There’s Carlos de Baca — “Bull” to his friends — who finds himself appointed chief of security on the vast ship sent by the Outer Planets Alliance to check out the Ring. (He ought to have been captain, or at least the XO, but he’s an Earther, so the politicians needed an acceptable figurehead.) Then there’s Melba Koh, low-level electronics tech helping to service the fleet Earth is sending to also investigate the Ring. Except that she’s actually Clarissa Mao, kid sister of the protomolecule’s first victim, and she blames Holden personally for Julie’s death. And she doesn’t care who gets in the way of her revenge. And then there’s the Rev. Anna Volovodov, a short, red-haired Methodist who has been dragooned into joining the Ring expedition by the UN, and who is going to have her life changed several times over.

And looming over everyone is the mystery of the Ring’s purpose. The protomolecule was launched into our solar system a couple billion years ago but got sidetracked, fortunately for our single-celled ancestors. And now that it seems finally to have completed its original mission, what happens next? Because it’s obvious that “the Ring was a way for something to get here. Not just a gateway. A beachhead.”

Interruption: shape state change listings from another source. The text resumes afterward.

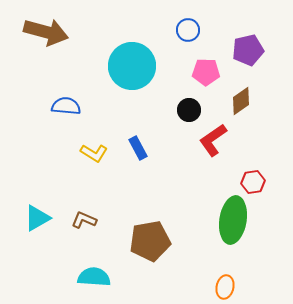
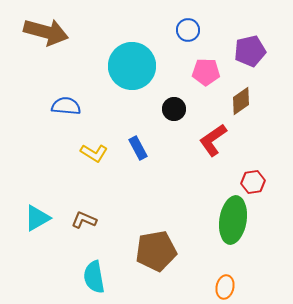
purple pentagon: moved 2 px right, 1 px down
black circle: moved 15 px left, 1 px up
brown pentagon: moved 6 px right, 10 px down
cyan semicircle: rotated 104 degrees counterclockwise
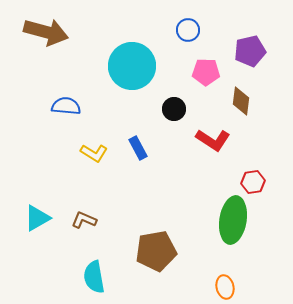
brown diamond: rotated 48 degrees counterclockwise
red L-shape: rotated 112 degrees counterclockwise
orange ellipse: rotated 25 degrees counterclockwise
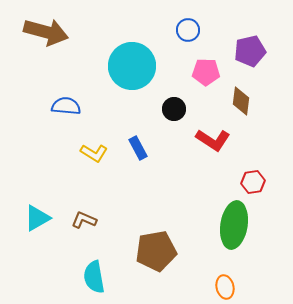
green ellipse: moved 1 px right, 5 px down
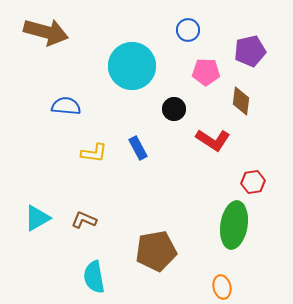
yellow L-shape: rotated 24 degrees counterclockwise
orange ellipse: moved 3 px left
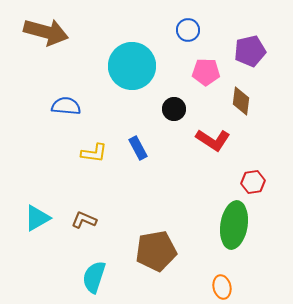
cyan semicircle: rotated 28 degrees clockwise
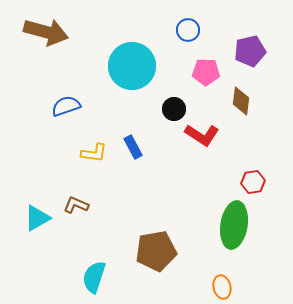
blue semicircle: rotated 24 degrees counterclockwise
red L-shape: moved 11 px left, 5 px up
blue rectangle: moved 5 px left, 1 px up
brown L-shape: moved 8 px left, 15 px up
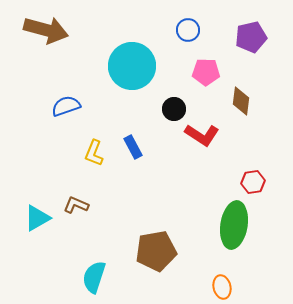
brown arrow: moved 2 px up
purple pentagon: moved 1 px right, 14 px up
yellow L-shape: rotated 104 degrees clockwise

The authors (“Corey” is a joint nom-de-plume) do an amazing job not just with the action-filled plot, which tears along at a terrific rate, but with their deft development of the characters, even the minor ones. And they know when to flesh out the details of their future society and when to let the reader fill in the blanks himself. This is space opera, and writing, of unusually high quality.